Authentication with AWS Amplify and Android: Integrating Biometrics

This will be an in-depth series on authentication with [AWS Amplify]. Here are the topics I am going to cover, and I will update each blog with the links as I complete the articles.

• The basics - a username/password system.
• Customizing the UI.
• Authenticating with Facebook.
• Authenticating with Google.
• Using third-party authentication providers.
• Using Time-based One-time passwords (TOTP).
• Using Biometric authentication.
• Doing fraud protection and analytics.

This is the seventh in the series covering how to authenticate with the backend service using Biometrics - specifically, fingerprints. 

I should note here that I am Android introduced a new API called BiometricPrompt in API level 28 (Pie). I find this API to be a bit problematic in many respects. Because Pie is so new and because the new API is such a problem, I am not using that API. Instead, I am using the older API. This means my target API level is 27 for this part of the project.

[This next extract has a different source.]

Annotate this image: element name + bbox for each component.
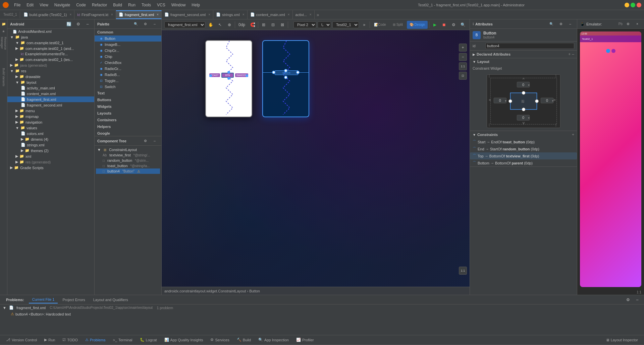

If you went looking for biometric authentication on the web, you probably found lots of ways to authenticate your user using their fingerprint and not one of them allows you to authenticate to a backend service. That’s because you are looking for the wrong thing. You need to look for examples for storage secured by biometrics. In essence, you don’t authenticate the user. You store the users password in secured storage, and retrieve it when needed. To access the secure area, you need to use biometric authentication.

You don’t need anything special on the server side to handle biometric storage of credentials.

In this article, I’m going to use a reactive secure storage library written by Square called Whorlwind. Handling secure storage is time consuming and a lot of the code is boiler plate. By utilizing the library, we get out of the business of writing boiler plate code. So, what do we need to do?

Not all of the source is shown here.